Active supply chain decarbonization is becoming a license for businesses to operate and stay ahead the curve. The burden to decarbonize falls on the upstream material producers who find it tough to transit to net zero. The raw materials inputs may be costly but when costs are shared with the downstream customers, the burden is lighter. There is a need for collaboration between the companies and consumers which could be vital for climate change.
A Paris compliant world needs supply chain collaboration. Supply chain decarbonization will be a game changer for corporate climate action.
In the face of a triple planetary crisis encompassing climate change, nature loss and pollution, nature-based solutions emerge as a potent strategy to tackle pressing societal and environmental challenges. These solutions are meticulously designed to enhance the ecosystem services offered by nature. When implemented thoughtfully, NBS can yield a multitude of advantages, ranging from bolstering agricultural production and resilience to combatting climate change, enriching natural ecosystems and biodiversity and providing crucial hydrological services. One facet of nature-based solutions involves farming practices that promote soil biodiversity through sustainable soil and nutrient management, erosion control and maintenance of ground cover.
Across the globe, pioneering companies in the F&B sector are taking proactive steps by collaborating with suppliers and farmers to implement landscape-level initiatives harnessing the power of nature. These endeavours are geared towards fortifying the global food supply chain against future challenges, simultaneously combating climate change and promoting biodiversity. The entire F&B value chain spanning from food producers and processors to manufacturers and consumer retailers bears both an interest and a responsibility in advancing nature-based solutions.
Technologies can help companies track their supply chain emissions. Blockchain technology has transformed food supply chains bringing in transparency, accountability and food security in the food ecosystems. TraceX ‘s blockchain powered traceability solutions drives sustainability and builds climate resilient systems for the future.
Measuring emissions and establishing targets to reduce emissions is not easy especially in the food industry. There is a need to embrace new technologies, platforms and innovations that could disrupt the existing systems. Large food companies are investing in innovative solutions which requires the necessary expertise and knowledge to operate. The agriculture and food sector is also one of the hardest sectors to abate and this requires governments, companies, farming communities and consumers to collaborate with adequate support from the financial sector.

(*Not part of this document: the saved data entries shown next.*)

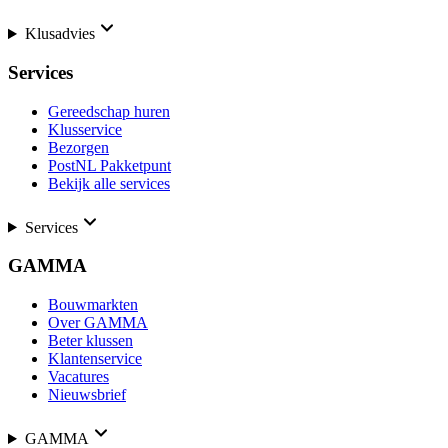
Klusadvies
Services
Gereedschap huren
Klusservice
Bezorgen
PostNL Pakketpunt
Bekijk alle services
Services
GAMMA
Bouwmarkten
Over GAMMA
Beter klussen
Klantenservice
Vacatures
Nieuwsbrief
GAMMA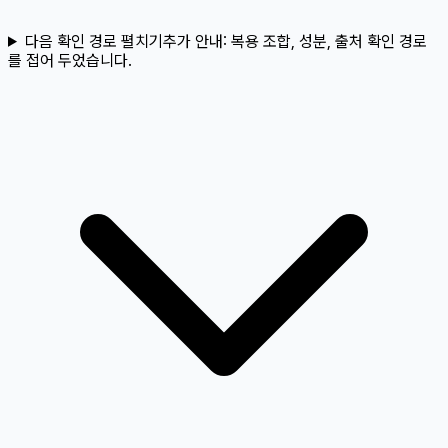
다음 확인 경로 펼치기
추가 안내:
복용 조합, 성분, 출처 확인 경로
를 접어 두었습니다.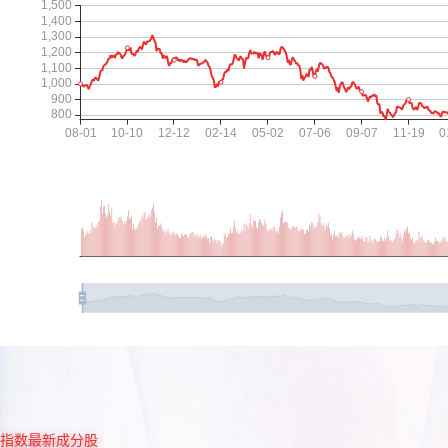
指数最新成分股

Trace carbon, TraceX’s sustainability and carbon management platform empowers companies to integrate nature-based solutions into their operations seamlessly. These solutions also help in decarbonizing the food supply chain by offering tools for emissions tracking, carbon accounting, supply chain optimization, sustainable sourcing, data-driven decision making, regulatory compliance, stakeholder engagement and a framework for continuous improvement.

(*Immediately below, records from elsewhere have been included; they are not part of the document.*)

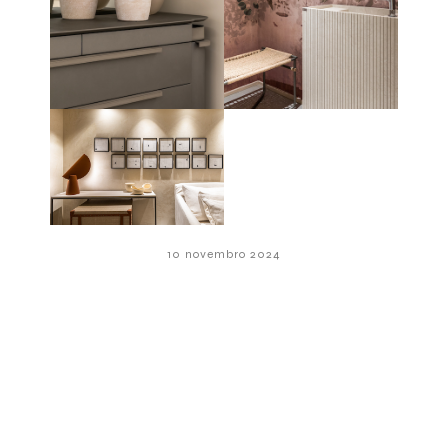
10 novembro 2024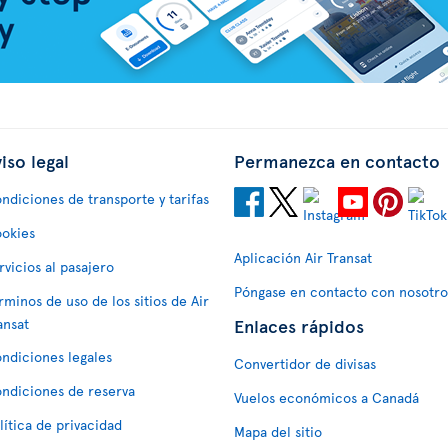
iso legal
Permanezca en contacto
ndiciones de transporte y tarifas
okies
Aplicación Air Transat
rvicios al pasajero
Póngase en contacto con nosotro
rminos de uso de los sitios de Air
Enlaces rápidos
ansat
ndiciones legales
Convertidor de divisas
ndiciones de reserva
Vuelos económicos a Canadá
lítica de privacidad
Mapa del sitio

Innovation is transforming food systems and companies are putting together their net-zero commitments in line with the Paris agreement. That’s not all. Action should follow intent. Companies embarking on this sustainability journey should articulate their intent to the stakeholders and set a strategy amongst them to achieve the climate targets. Supply chain decarbonization presents an untapped opportunity in climate action.
Implementing a net zero supply chain will amplify the climate impact for companies and enable reduction in emissions in hard- to- abate sectors and accelerate climate cation in countries where it is not high on the agenda.